Liputan6.com, Laut Bering - Sejarah dunia mencatat bahwa pada 18 Desember 2018, terjadi ledakan meteor besar di Laut Bering, sekitar 16 mil di atas permukaan Bumi.
Menurut para ilmuwan, ledakan bola api tersebut melepaskan sekitar 173 kiloton energi, 10 kali lipat lebih besar dari kekuatan bom atom yang dijatuhkan di Hiroshima saat Perang Dunia II.
Advertisement
Melansir dari The Guardian, tidak seperti meteor Chelyabinsk yang terekam dalam berbagai kamera seperti CCTV, ponsel, dan kamera dasbor mobil, kedatangan meteor di atas Laut Bering tersebut sebagian besar tidak terdeteksi karena meledaknya meteor terjadi di tempat yang sangat terpencil dari pandangan manusia pada waktu itu.
NASA diberitahu tentang ledakan tersebut oleh angkatan udara Amerika Serikat, setelah satelit militer melihat cahaya dari bola api pada Desember 2018, baik dalam bentuk cahaya yang terlihat maupun inframerah.
Lindley Johnson dari NASA, yang fokus pada perlindungan Bumi dari ancaman luar angkasa, mengatakan kepada BBC News bahwa ledakan semacam itu jarang terjadi, mungkin hanya dua atau tiga kali dalam satu abad.
Badan antariksa telah menganalisis meteor tersebut, yang diperkirakan memiliki lebar beberapa meter, ketika memasuki atmosfer Bumi pada kecepatan 72.000 mil per jam dan meledak sekitar 16 mil di atas permukaan Bumi.
Mengurai Dampak Ledakan Meteor
Kelly Fast, seorang manajer program di NASA yang bertanggung jawab atas pengamatan objek dekat Bumi, mengungkapkan bahwa ledakan tersebut melepaskan sekitar 40 persen dari energi yang dilepaskan oleh meteor yang meledak di Chelyabinsk, Rusia.
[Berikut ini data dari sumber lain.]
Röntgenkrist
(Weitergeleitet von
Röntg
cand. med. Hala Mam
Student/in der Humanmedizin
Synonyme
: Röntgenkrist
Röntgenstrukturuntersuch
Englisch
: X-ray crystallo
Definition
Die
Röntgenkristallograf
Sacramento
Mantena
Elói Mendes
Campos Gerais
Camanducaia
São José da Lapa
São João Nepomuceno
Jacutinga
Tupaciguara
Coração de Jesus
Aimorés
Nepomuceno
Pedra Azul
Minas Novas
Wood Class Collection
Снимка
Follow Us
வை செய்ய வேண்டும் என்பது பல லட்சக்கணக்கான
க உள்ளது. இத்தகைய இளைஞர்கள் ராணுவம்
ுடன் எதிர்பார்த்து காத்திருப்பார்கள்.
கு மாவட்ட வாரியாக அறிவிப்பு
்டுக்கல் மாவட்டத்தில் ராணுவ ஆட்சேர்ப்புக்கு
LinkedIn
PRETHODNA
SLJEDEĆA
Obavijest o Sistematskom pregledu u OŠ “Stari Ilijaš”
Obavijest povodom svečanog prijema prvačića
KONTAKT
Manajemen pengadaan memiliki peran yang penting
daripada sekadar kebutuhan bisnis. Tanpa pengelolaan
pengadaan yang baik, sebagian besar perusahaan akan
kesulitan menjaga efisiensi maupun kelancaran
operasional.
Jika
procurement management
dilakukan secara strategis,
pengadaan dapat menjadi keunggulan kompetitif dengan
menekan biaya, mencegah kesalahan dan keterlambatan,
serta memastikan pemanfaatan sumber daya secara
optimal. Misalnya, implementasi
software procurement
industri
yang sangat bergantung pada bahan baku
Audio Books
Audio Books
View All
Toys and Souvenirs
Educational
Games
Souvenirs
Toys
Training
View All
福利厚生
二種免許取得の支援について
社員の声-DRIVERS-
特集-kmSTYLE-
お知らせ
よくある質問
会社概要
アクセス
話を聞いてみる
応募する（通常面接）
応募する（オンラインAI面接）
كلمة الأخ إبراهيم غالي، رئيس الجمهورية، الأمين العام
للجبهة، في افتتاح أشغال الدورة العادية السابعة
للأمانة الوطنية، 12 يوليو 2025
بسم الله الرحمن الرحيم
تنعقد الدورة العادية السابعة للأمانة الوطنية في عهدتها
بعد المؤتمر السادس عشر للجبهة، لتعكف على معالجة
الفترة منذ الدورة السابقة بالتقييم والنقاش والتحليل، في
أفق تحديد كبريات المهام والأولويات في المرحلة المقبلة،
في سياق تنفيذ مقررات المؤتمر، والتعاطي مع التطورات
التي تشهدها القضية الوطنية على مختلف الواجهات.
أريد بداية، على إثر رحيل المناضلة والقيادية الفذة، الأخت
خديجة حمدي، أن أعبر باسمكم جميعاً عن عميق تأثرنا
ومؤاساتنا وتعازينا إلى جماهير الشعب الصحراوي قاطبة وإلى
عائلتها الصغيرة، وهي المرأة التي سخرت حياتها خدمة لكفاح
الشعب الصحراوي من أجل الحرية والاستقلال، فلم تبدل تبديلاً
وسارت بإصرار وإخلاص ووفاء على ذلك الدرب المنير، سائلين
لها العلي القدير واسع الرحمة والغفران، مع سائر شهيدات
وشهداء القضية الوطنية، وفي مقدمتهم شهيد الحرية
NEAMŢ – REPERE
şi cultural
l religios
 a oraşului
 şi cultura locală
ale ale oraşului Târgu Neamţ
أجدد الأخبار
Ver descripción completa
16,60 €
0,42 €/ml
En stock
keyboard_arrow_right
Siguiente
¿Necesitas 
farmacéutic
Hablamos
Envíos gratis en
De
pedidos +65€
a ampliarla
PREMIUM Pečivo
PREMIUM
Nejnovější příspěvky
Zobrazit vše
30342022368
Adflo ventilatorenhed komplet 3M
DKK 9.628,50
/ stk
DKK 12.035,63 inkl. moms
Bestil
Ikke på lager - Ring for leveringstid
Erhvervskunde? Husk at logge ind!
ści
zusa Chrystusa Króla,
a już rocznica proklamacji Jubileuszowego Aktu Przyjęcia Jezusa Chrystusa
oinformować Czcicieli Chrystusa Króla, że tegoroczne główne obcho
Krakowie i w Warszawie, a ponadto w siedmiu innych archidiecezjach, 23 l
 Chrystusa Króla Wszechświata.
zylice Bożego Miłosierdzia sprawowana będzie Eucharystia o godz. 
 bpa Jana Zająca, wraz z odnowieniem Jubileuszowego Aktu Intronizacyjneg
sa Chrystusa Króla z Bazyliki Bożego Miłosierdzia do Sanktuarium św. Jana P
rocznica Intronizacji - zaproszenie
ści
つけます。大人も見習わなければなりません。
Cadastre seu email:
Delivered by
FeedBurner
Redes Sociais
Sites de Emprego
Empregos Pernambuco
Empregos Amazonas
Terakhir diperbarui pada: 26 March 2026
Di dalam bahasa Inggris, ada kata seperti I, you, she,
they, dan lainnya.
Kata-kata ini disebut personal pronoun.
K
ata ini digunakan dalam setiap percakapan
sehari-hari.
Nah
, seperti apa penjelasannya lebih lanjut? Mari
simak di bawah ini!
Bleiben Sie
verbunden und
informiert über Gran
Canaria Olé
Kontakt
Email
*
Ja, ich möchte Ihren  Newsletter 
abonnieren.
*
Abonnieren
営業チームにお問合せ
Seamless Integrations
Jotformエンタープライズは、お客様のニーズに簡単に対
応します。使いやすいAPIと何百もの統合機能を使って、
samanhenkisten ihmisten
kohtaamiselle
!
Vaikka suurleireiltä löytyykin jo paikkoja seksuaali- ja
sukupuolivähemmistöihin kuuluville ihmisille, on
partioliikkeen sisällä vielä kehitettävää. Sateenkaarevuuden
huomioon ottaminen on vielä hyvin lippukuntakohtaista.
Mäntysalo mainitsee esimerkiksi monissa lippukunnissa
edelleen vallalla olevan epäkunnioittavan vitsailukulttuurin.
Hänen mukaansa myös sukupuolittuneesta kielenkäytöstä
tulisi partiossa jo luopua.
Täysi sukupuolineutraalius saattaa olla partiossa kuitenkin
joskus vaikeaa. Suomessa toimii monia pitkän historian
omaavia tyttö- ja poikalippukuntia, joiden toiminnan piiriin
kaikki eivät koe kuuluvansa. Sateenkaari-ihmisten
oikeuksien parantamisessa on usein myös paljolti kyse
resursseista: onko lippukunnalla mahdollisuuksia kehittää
Ia menyampaikan hal ini dalam konferensi Ilmu Bulan dan Planet ke-50 di dekat Houston, AS.
Sejak kejadian itu terjadi, para peneliti meteor berupaya mengonfirmasi apakah ada laporan atau observasi bola api tersebut dari maskapai penerbangan. Kejadian itu terjadi dekat dengan rute yang sering dilewati oleh maskapai penerbangan komersial yang terbang antara Amerika Utara dan Asia.
Peter Brown, seorang ahli meteor dari Western University di Kanada, mendeteksi ledakan itu secara terpisah melalui pengukuran yang dilakukan oleh jaringan pemantau global.
Advertisement
Jejak Infrasonik Meteor
Ledakan tersebut meninggalkan jejak pada data yang direkam oleh jaringan sensor yang dapat mendeteksi gelombang infrasonik, yang memiliki frekuensi terlalu rendah untuk dirasakan oleh telinga manusia.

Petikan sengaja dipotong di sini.